Charlotte Roche, Multitalent, mit ihrem Erstlingsroman “Feuchtgebiete”

Andrew Blake, Filmer, von dem geraunt wird, er produziere gute Pornos (gibt’s das? Hab vor, das zu überprüfen)

Miranda July, Künstlerin und Autorin, mit ihrem Film “No one belongs here more than you”

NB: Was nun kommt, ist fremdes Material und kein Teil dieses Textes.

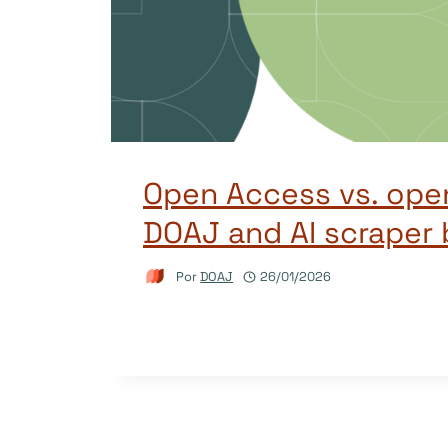
Open Access vs. ope
DOAJ and AI scraper 
Por
DOAJ
26/01/2026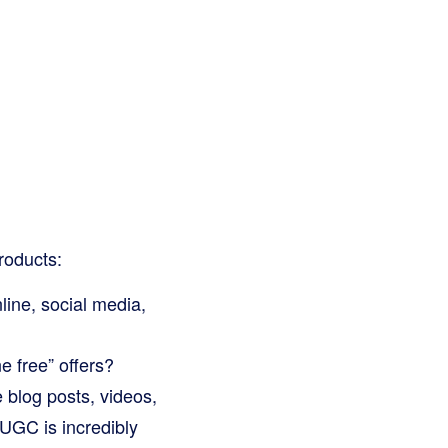
roducts:
ine, social media,
e free” offers?
e blog posts, videos,
UGC is incredibly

Beim Zeichnen heute ne Adorno CD gehört, “Aufarbeitung der Vergangenheit, Teil 1”;
der Meister spricht selbst.

War ein schöner Sonntag. Im Ernst.

Hat jemand eine Aufstöberung beizutragen? Nur zu. Ich freu mich.

Meet Dr. Eaton Shrink

„Take a seat.“
„Danke.“
„Wie geht es Ihnen heute?“
„Ich möchte nicht über mein Befinden sprechen.“
Er zieht die Augenbraue hoch.
„Jedenfalls nicht so, dass alle hinterher denken, eine Meise hat die.“
„Was würde passieren, wenn alle das denken würden?“
Hm.
„Was würde passieren, wenn alle das denken würden?“ wiederholt er.
„Keine Ahnung. Erstmal nichts. Solange ich nicht verhaltensauffällig …“
„Sind sie das denn mal gewesen?“
„Natürlich. Oft. Aber mit Absicht.“
„Beängstigend wäre nur, wenn es unwillentlich geschähe?“
„Genau. So weit ist es aber noch nie gekommen. Zum Beispiel, dass ich Selbstgespräche führe in der Öffentlichkeit, ohne es zu merken. Oder rieche, weil ich vergesse, mich zu waschen. Oder zu laut lache. Zu oft.“
„Oder nie?“
„Ja“
„Das wären Symptome von Verhaltensauffälligkeit, die Sie ängstigen würden.“
„Ja“

Pause.

„Ihr so genanntes blog im Internet, von dem Sie erzählt haben“
„Was ist damit?“ Aggressiv.
„Die Visibilität ist beabsichtigt ?“
„Gewiss!“
„Als wie auffällig würden Sie Ihre Auftritte im world wide web einordnen?“
„Es ist nur ein blog, kein ‚Auftritt’! Millionen gibt’s davon. Manche sind viel offenherziger als meines.“
„Millionen.“
„Es ist vollkommen normal!“
„Diese individuellen Repräsentationen heißen alle ‚blog’. Richtig?“
„Yes“
„Also ist die positive oder negative Interpretation eines auffälligen Musters vom Format abhängig, meinen Sie nicht?“
„Wie bitte?“
„Nun, ein Internet ‚blog’ scheint allgemein als Format akzeptiert.“
„Yep“
„Was wäre, wenn Sie die gleichen Gedanken stattdessen auf Ihrem Desktop-Drucker ausdrucken und in der Fußgängerzone verteilen würden?“
„Zu Tode genieren würde ich mich! Oder es wäre eine Kunstaktion.“
„Sie könnten es gutheißen, wenn es eine Kunstaktion wäre?“
„Ja“
„Also wieder eine Frage des Formats“
„… ja“
„Verstehe ich Sie richtig, dass Sie sich in Mustern wohl fühlen, die entweder von Millionen anderer mitgetragen werden, oder ganz klar als künstlerische Handlungen definiert werden können?“
„Ja.“
„Das sind zwei Formate: Mainstream und Kunst. Kommen Sie damit aus?“
„Wenn ich beide mal richtig ausschöpfen würde…“
„Und was hindert Sie daran?“

(to be continued)

bin

am arbeiten. Keine Ahnung, wie andere das hinkriegen, selbstständig sein, Jobs abwickeln und parallel ein knackiges Internet-Journal führen, das wenigstens alle paar Tage mal gefüttert wird. Ich jedenfalls schaff’s nicht. Dabei gäb’s einiges, worauf ich reagieren, anderes, das ich gerne loswerden würde. Na, mal sehen, vielleicht heut Abend. Jetzt muss ich erstmal ein Imagebooklet für eine Fluglinie texten.

Bis dann : )
Phyllis

Sie überraschte mich

mit folgender Beobachtung:

Dass sie verfolgt, wie ich in meinen Beiträgen hier immer wieder um Form und Fassung ringe. Mich geniere. Nach Themen suche. Über Diskretion nachdenke. Hin- und her laviere, um herauszufinden, wie die interessanteste Balance zwischen öffentlich und intim herzustellen wäre. Mich was traue, entschuldige, lösche, wieder von vorn anfange.
Na, Ihr wisst vielleicht. Die ganzen Manöver, die man macht, machen muss, bevor man sich dann das zugesteht, was man eigentlich sagen wollte, von Anfang an.

“Das Oktopusgetue”, sage ich. “Immer erstmal rundum alles vernebeln, damit er nicht so auffällt, dieser Moment. Des Plazierens. Einer Meinung. … Meinst du das?”

“Ja” sagt sie. “Und das, was DANACH kommt: Das mag ich. Das interessiert mich.”